(Collected data)

*** Begin section ***

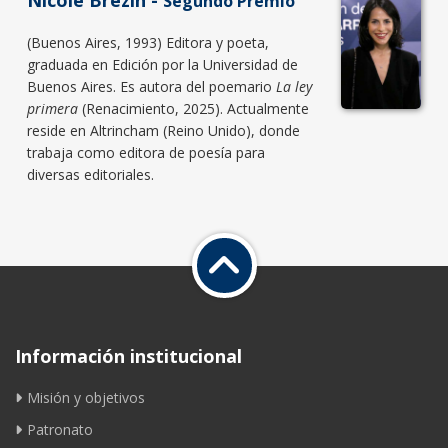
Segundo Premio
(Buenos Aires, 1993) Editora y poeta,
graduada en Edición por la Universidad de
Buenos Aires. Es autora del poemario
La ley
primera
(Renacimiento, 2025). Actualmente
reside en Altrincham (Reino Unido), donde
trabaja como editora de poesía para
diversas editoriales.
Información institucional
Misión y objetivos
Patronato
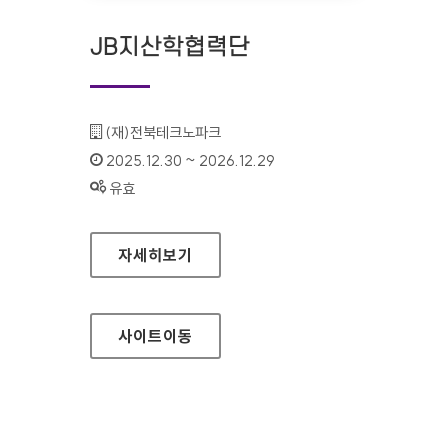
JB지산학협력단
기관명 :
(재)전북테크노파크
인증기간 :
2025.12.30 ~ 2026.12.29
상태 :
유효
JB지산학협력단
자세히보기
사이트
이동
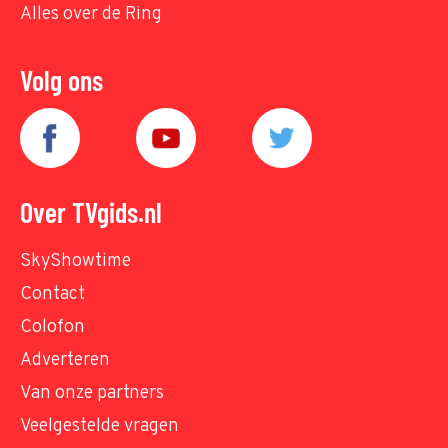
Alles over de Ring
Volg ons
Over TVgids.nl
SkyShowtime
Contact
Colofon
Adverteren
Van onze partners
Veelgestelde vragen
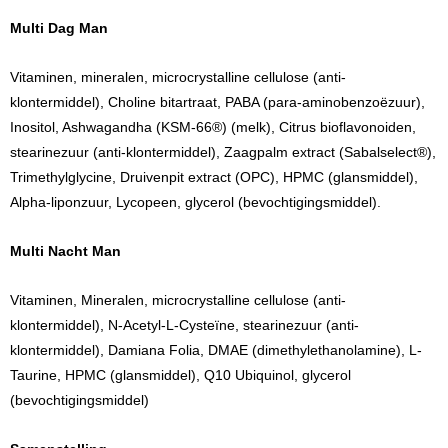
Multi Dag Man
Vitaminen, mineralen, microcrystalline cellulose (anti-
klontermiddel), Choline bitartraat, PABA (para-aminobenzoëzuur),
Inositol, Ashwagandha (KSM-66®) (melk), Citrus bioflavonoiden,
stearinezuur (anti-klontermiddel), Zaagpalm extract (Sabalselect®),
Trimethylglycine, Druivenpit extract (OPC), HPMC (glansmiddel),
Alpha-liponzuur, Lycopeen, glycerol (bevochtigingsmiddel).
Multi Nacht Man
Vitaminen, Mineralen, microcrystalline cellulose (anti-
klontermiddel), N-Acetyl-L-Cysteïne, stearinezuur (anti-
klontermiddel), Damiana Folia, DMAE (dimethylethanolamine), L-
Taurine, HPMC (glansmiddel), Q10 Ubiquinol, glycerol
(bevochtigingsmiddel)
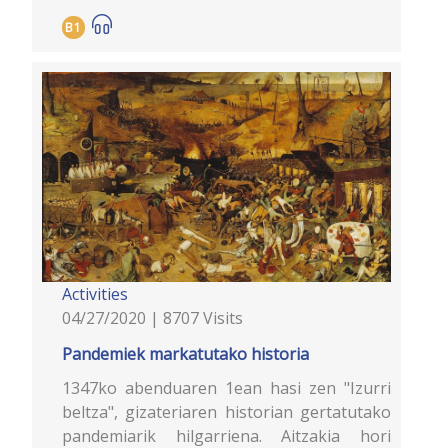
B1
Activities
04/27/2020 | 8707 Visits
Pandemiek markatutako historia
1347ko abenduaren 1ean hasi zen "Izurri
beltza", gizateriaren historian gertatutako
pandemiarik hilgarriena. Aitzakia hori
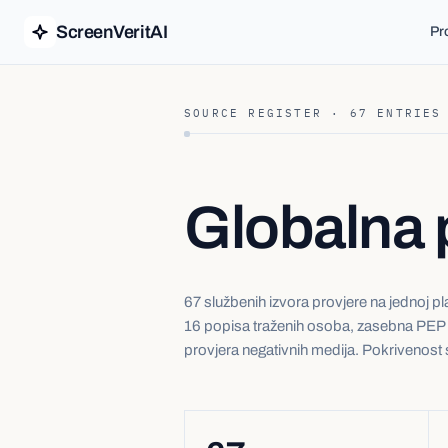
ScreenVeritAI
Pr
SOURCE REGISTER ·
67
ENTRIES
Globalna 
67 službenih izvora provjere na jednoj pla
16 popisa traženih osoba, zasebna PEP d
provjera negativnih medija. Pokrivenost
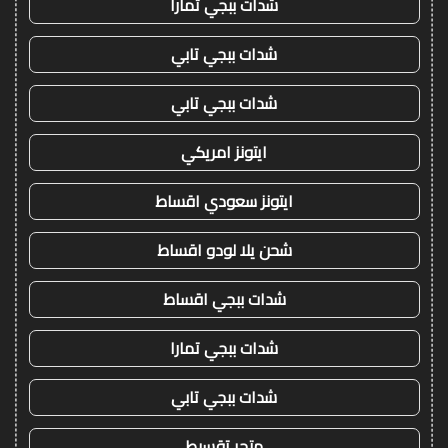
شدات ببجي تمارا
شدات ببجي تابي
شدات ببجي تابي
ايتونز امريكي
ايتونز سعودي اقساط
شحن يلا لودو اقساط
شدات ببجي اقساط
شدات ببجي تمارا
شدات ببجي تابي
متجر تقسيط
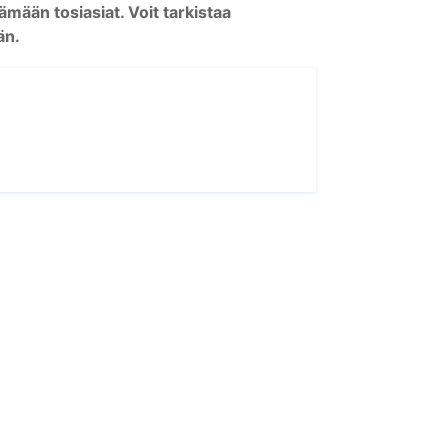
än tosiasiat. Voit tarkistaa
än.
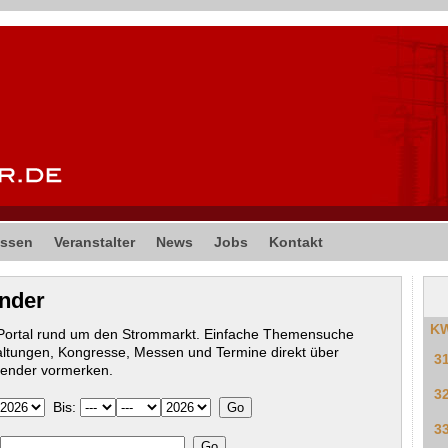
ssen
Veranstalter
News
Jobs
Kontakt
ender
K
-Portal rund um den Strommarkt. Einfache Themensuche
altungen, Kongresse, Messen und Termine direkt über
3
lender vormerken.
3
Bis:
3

*** End section ***

The task calls for all lines in the entries that hold "para".

- Result of the exercise:
trabaja como editora de poesía para
klontermiddel), Choline bitartraat, PABA (para-aminobenzoëzuur),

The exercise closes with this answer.